--- Problem to solve ---
Retype exactly, and only, the lines from the one that contains "Maintainence" through the final line of the entries.

[Saved data entries]
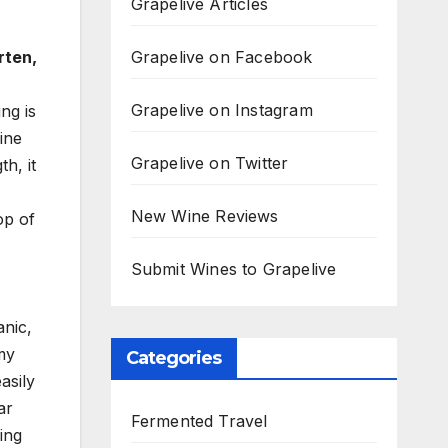
Grapelive Articles
Grapelive on Facebook
rten,
Grapelive on Instagram
ng is
ine
Grapelive on Twitter
h, it
New Wine Reviews
op of
Submit Wines to Grapelive
nic,
amy
Categories
asily
ar
Fermented Travel
ing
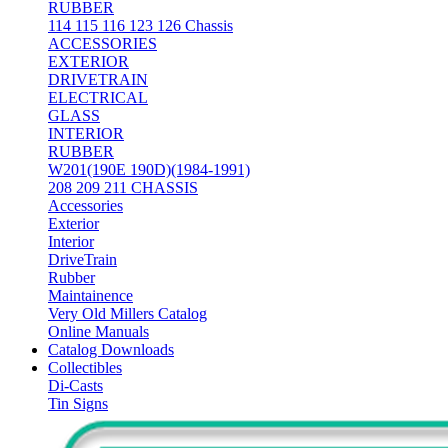
RUBBER
114 115 116 123 126 Chassis
ACCESSORIES
EXTERIOR
DRIVETRAIN
ELECTRICAL
GLASS
INTERIOR
RUBBER
W201(190E 190D)(1984-1991)
208 209 211 CHASSIS
Accessories
Exterior
Interior
DriveTrain
Rubber
Maintainence
Very Old Millers Catalog
Online Manuals
Catalog Downloads
Collectibles
Di-Casts
Tin Signs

--- Solution to the exercise ---
Maintainence
Very Old Millers Catalog
Online Manuals
Catalog Downloads
Collectibles
Di-Casts
Tin Signs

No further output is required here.